O LCDPR substitui o antigo Livro Caixa e requer um registro detalhado de todas as receitas e despesas da atividade rural. No entanto, a Receita Federal não disponibiliza um software específico para sua elaboração, o que torna fundamental o uso de ferramentas especializadas para garantir conformidade fiscal e evitar inconsistências nos dados.
Diante desse cenário, empresas de tecnologia oferecem soluções para auxiliar os produtores na gestão financeira e produtiva de suas propriedades.
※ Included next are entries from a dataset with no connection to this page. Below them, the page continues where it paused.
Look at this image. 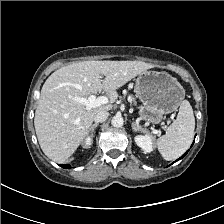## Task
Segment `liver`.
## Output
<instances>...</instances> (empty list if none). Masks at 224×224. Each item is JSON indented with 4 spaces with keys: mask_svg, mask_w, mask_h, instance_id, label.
<instances>
[{
    "mask_svg": "<svg viewBox=\"0 0 224 224\" xmlns=\"http://www.w3.org/2000/svg\"><path fill=\"white\" fill-rule=\"evenodd\" d=\"M154 65L142 61H82L64 66L45 81L34 125L38 142L51 160L65 162L83 142L99 111H109L116 90ZM101 75L105 78L101 79ZM104 91L109 102L87 109L72 98Z\"/></svg>",
    "mask_w": 224,
    "mask_h": 224,
    "instance_id": "6515ba94",
    "label": "liver"
}]
</instances>
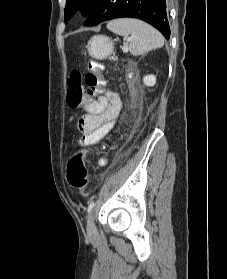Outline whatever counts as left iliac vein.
Masks as SVG:
<instances>
[{"mask_svg":"<svg viewBox=\"0 0 227 279\" xmlns=\"http://www.w3.org/2000/svg\"><path fill=\"white\" fill-rule=\"evenodd\" d=\"M96 232L97 231L94 223V215L93 213H90L87 221V235L89 238H92L96 235Z\"/></svg>","mask_w":227,"mask_h":279,"instance_id":"obj_1","label":"left iliac vein"}]
</instances>
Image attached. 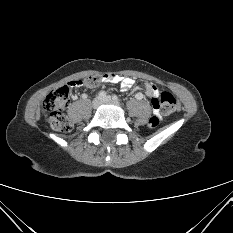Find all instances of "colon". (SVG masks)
<instances>
[{"mask_svg": "<svg viewBox=\"0 0 233 233\" xmlns=\"http://www.w3.org/2000/svg\"><path fill=\"white\" fill-rule=\"evenodd\" d=\"M101 75H91L83 78L85 87L94 88L100 83ZM70 102V88L67 84L52 90L43 101V112L50 127L56 131L68 132L73 128V123L64 114V110ZM159 111L165 115H171L177 109V100L170 92H163L152 100ZM159 124V118L153 116L148 121V126L154 128Z\"/></svg>", "mask_w": 233, "mask_h": 233, "instance_id": "1", "label": "colon"}]
</instances>
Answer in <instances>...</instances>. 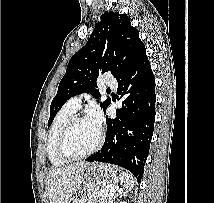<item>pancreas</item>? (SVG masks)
Segmentation results:
<instances>
[{"instance_id": "obj_1", "label": "pancreas", "mask_w": 214, "mask_h": 203, "mask_svg": "<svg viewBox=\"0 0 214 203\" xmlns=\"http://www.w3.org/2000/svg\"><path fill=\"white\" fill-rule=\"evenodd\" d=\"M98 196V192L89 193L87 197L76 199L73 203H93ZM112 191L109 189L104 190L102 196L99 197L98 203H111ZM96 203V202H95Z\"/></svg>"}]
</instances>
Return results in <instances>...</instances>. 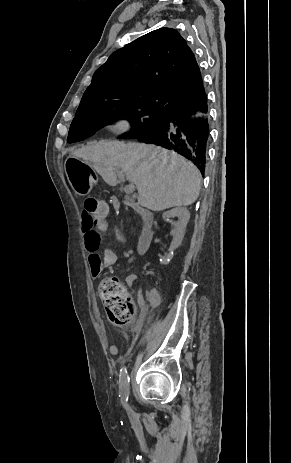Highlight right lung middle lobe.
<instances>
[{
	"label": "right lung middle lobe",
	"mask_w": 291,
	"mask_h": 463,
	"mask_svg": "<svg viewBox=\"0 0 291 463\" xmlns=\"http://www.w3.org/2000/svg\"><path fill=\"white\" fill-rule=\"evenodd\" d=\"M165 114L132 101H115L77 109L67 142L81 141L118 119H127L132 129L120 138H137L159 126Z\"/></svg>",
	"instance_id": "dd1d6c3e"
}]
</instances>
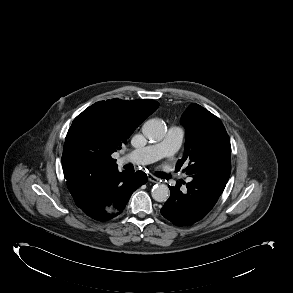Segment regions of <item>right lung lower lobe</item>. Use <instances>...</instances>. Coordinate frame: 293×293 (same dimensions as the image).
<instances>
[{"label": "right lung lower lobe", "mask_w": 293, "mask_h": 293, "mask_svg": "<svg viewBox=\"0 0 293 293\" xmlns=\"http://www.w3.org/2000/svg\"><path fill=\"white\" fill-rule=\"evenodd\" d=\"M147 182V175L142 171L128 173L118 171V166L101 170L84 179L72 195L75 203L87 215L98 221H105L119 215L125 208L132 193ZM85 199L93 204H111L108 210L99 212L85 204Z\"/></svg>", "instance_id": "1"}]
</instances>
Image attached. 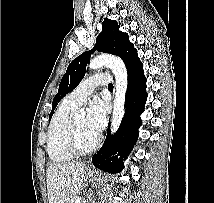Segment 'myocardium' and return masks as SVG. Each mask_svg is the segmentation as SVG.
Returning a JSON list of instances; mask_svg holds the SVG:
<instances>
[{
    "label": "myocardium",
    "mask_w": 214,
    "mask_h": 203,
    "mask_svg": "<svg viewBox=\"0 0 214 203\" xmlns=\"http://www.w3.org/2000/svg\"><path fill=\"white\" fill-rule=\"evenodd\" d=\"M101 137L97 134L94 143L87 148L80 145L78 131L74 120H71L67 132V148L75 156H83L92 153L100 145Z\"/></svg>",
    "instance_id": "1"
}]
</instances>
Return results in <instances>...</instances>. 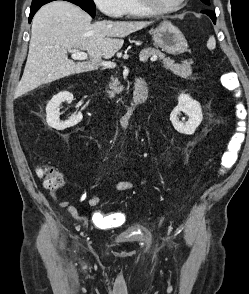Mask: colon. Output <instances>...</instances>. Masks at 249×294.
Instances as JSON below:
<instances>
[{
	"instance_id": "1",
	"label": "colon",
	"mask_w": 249,
	"mask_h": 294,
	"mask_svg": "<svg viewBox=\"0 0 249 294\" xmlns=\"http://www.w3.org/2000/svg\"><path fill=\"white\" fill-rule=\"evenodd\" d=\"M223 87L232 95L233 98L238 99L240 96L239 87L234 81L227 79L226 74L221 76ZM235 114V131L229 143V150L222 156L219 173H225L229 170L236 161L237 151L239 150L243 141V125H244V108L240 102L234 104ZM37 173L43 179L44 185L49 190H58L64 186V178L61 172L51 165H41ZM115 221V220H114Z\"/></svg>"
}]
</instances>
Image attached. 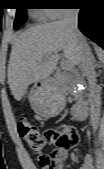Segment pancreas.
<instances>
[{
	"label": "pancreas",
	"instance_id": "obj_1",
	"mask_svg": "<svg viewBox=\"0 0 104 169\" xmlns=\"http://www.w3.org/2000/svg\"><path fill=\"white\" fill-rule=\"evenodd\" d=\"M75 73H70V72H65L62 76H61V82L62 84L68 85L70 83H72V76ZM81 100V97L78 98V101Z\"/></svg>",
	"mask_w": 104,
	"mask_h": 169
}]
</instances>
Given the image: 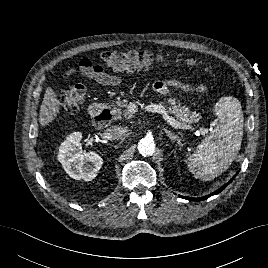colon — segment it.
<instances>
[{
    "mask_svg": "<svg viewBox=\"0 0 268 268\" xmlns=\"http://www.w3.org/2000/svg\"><path fill=\"white\" fill-rule=\"evenodd\" d=\"M164 57L161 54H153L148 51H120L112 50L102 54L103 65L110 70H136L150 67L155 62H161ZM185 65L192 69L196 67L197 61L194 58H185ZM86 63H81L85 68ZM86 97V87L75 85L68 89L58 91L57 101L69 113L77 112L84 103Z\"/></svg>",
    "mask_w": 268,
    "mask_h": 268,
    "instance_id": "1",
    "label": "colon"
}]
</instances>
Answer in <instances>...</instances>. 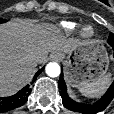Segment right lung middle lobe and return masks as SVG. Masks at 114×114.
Returning <instances> with one entry per match:
<instances>
[{
    "instance_id": "1",
    "label": "right lung middle lobe",
    "mask_w": 114,
    "mask_h": 114,
    "mask_svg": "<svg viewBox=\"0 0 114 114\" xmlns=\"http://www.w3.org/2000/svg\"><path fill=\"white\" fill-rule=\"evenodd\" d=\"M6 20L0 18V23H4Z\"/></svg>"
}]
</instances>
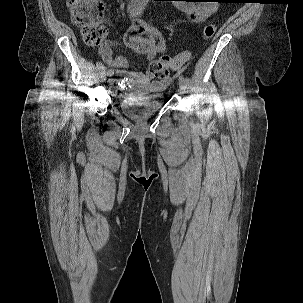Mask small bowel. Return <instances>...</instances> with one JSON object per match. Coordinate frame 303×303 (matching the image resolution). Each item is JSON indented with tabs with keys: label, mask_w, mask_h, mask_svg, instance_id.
Wrapping results in <instances>:
<instances>
[{
	"label": "small bowel",
	"mask_w": 303,
	"mask_h": 303,
	"mask_svg": "<svg viewBox=\"0 0 303 303\" xmlns=\"http://www.w3.org/2000/svg\"><path fill=\"white\" fill-rule=\"evenodd\" d=\"M146 1V0H145ZM216 2L209 0H185L179 7L184 10L188 17L194 22H204L209 19L217 10ZM144 0H132L128 6V13L132 19V25L124 34L122 41L110 40L104 43L99 53L104 62L115 68L121 76L118 80L120 86L126 84H134L138 87H143L151 91L163 90L170 83V77L155 78V76L147 71L135 72L130 71V62L123 55L113 56V48L125 44L133 51L144 55L147 59L152 60L157 54L163 53L166 50V45L161 33L152 24L141 20L140 16L143 11Z\"/></svg>",
	"instance_id": "1"
}]
</instances>
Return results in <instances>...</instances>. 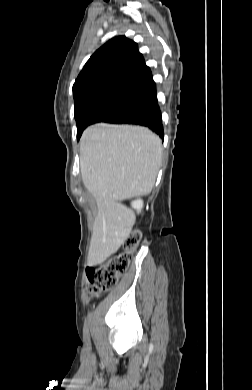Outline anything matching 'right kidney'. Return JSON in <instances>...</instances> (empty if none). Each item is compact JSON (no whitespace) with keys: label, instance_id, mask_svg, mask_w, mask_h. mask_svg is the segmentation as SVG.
<instances>
[{"label":"right kidney","instance_id":"obj_1","mask_svg":"<svg viewBox=\"0 0 252 390\" xmlns=\"http://www.w3.org/2000/svg\"><path fill=\"white\" fill-rule=\"evenodd\" d=\"M132 208H134L138 213L141 212L143 208V201L141 199L134 200L132 202Z\"/></svg>","mask_w":252,"mask_h":390}]
</instances>
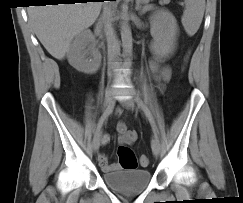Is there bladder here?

A Senior Sistemas, por exemplo, disponibiliza um ERP (Enterprise Resource Planning), que integra o controle fiscal e operacional, assegurando a precisão das informações e facilitando a entrega do LCDPR.
“Com o ERP da Senior, o produtor consegue manter todas as obrigações fiscais em dia, além de garantir uma gestão financeira e produtiva mais eficiente”, afirma Graciele Lima, Head de Produto do Agronegócio da empresa.
Além do cumprimento das exigências fiscais, o uso de sistemas de gestão amplia a eficiência operacional, permitindo um controle detalhado desde a produção até a comercialização. Esse suporte tecnológico contribui para a redução de custos e a otimização da rentabilidade, tornando-se um diferencial estratégico para o agronegócio.
“O LCDPR exige integridade, segurança e agilidade na apuração das informações, garantindo que toda a operação seja gerida em conformidade com as normas fiscais. O produtor rural, embora seja pessoa física, opera cada vez mais com a estrutura e as responsabilidades de uma empresa”, conclui Lima.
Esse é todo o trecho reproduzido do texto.